The psychosocial impact of a diagnosis of cancer is great, but addressing it is often pushed aside until treatment concludes, said Ann Partridge, MD, MPH, a medical oncologist at Dana Farber Cancer Institute in Boston. But the issues don't go away, she said, and a care plan should point a patient toward needed support.
The panel also called for evidence-based clinical guidelines and standards to ensure that the best quality of care is provided to cancer survivors.
"I want to know what to look for, what symptoms to look for, what tests I need to be doing, what labs I should draw," Dr. Benjamin said. "I think guidelines would help us as primary care physicians."
While some measures exist, such as mammograms for breast cancer survivors, others could be established based on available evidence, the panel noted. For example, patients treated with certain chemotherapies should be monitored for heart conditions, and some treated with radiotherapy need to be checked for thyroid conditions.

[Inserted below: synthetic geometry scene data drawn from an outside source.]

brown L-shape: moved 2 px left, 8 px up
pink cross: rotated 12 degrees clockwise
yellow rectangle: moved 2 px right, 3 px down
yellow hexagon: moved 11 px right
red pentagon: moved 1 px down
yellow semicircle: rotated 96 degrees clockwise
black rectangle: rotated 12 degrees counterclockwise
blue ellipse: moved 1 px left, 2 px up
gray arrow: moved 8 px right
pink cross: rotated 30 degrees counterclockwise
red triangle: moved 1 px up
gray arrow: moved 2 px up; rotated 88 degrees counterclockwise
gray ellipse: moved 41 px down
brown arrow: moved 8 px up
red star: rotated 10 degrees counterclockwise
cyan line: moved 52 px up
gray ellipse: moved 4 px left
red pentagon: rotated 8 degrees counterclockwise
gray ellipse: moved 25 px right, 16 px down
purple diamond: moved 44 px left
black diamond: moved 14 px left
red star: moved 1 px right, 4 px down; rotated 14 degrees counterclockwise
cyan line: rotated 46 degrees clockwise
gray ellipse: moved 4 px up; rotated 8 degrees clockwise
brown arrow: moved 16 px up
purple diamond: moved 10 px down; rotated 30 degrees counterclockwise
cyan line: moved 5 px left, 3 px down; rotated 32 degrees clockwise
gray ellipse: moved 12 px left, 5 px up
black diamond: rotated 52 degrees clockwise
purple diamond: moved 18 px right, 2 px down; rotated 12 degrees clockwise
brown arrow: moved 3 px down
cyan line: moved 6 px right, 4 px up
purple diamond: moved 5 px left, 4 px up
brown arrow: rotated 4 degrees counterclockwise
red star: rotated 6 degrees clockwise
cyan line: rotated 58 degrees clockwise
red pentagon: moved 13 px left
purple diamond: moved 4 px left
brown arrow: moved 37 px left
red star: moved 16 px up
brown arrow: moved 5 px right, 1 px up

The benefits of coordinated care also pay off in improved treatment for patients. Those receiving care from oncologists and primary care physicians are more likely to receive recommended care, said Kevin Oeffinger, MD, a family physician and director of Living Beyond Cancer at Memorial Sloan Kettering Cancer Center in New York City.
Electronic medical records could provide a major boost to communication, Dr. Oeffinger added. "We'd have a shared record that includes recommendation for screening," he said. "The system could unify three groups: oncologist, primary care physician and patient."